Tuesday, May 30, 2006

Experts reviewing the damage that Huricane Katrina caused to New Orleans last August, say that the category 5 storm actually had four deadly flooding elements.

Hassan Mashriqui, a researcher with the Louisiana State University Hurricane Center, said the hurricane moved northeast with winds in excess of 125 MPH, bringing with it a 17 foot storm surge that made landfall at the town of Buras, where levees are only made to with stand a maximum 13 foot surge.

As the eye of the storm passed over Lake Borgne, it created an 18 foot storm surge that the 13 foot levees of St. Bernard's Parish could not contain.
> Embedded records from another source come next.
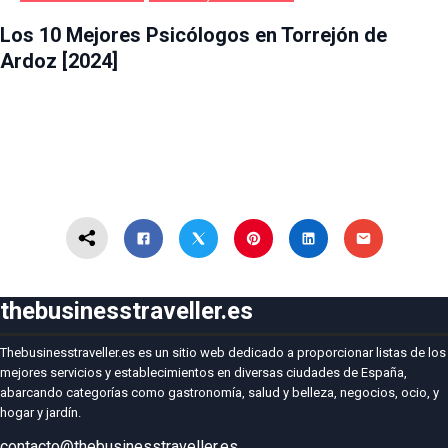
SALUD Y BELLEZA
TORREJÓN DE ARDOZ
Los 10 Mejores Psicólogos en Torrejón de
Ardoz [2024]
thebusinesstraveller.es
Thebusinesstraveller.es es un sitio web dedicado a proporcionar listas de los
mejores servicios y establecimientos en diversas ciudades de España,
abarcando categorías como gastronomía, salud y belleza, negocios, ocio, y
hogar y jardín.
contacto@thebusinesstraveller.es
The next major hit, came when Katrina forcefully shot water into New Orleans' Inner City Harbor Navigation Canal. These were the flood waters that obliterated the Lower Ninth Ward, said Mashriqui.

As Hurricane Katrina pushed eastward into Mississippi, it sent a final powerful surge towards New Orleans across Lake Pontchartrain, north of the city, which forced the lake's waters into the center of the city, the report stated.

Hurricane Katrina was the costliest and one of the deadliest hurricanes in the history of the United States. It was the eleventh named storm, fifth hurricane, third major hurricane, and second Category 5 hurricane of the 2005 Atlantic hurricane season, and was the sixth-strongest Atlantic hurricane ever recorded.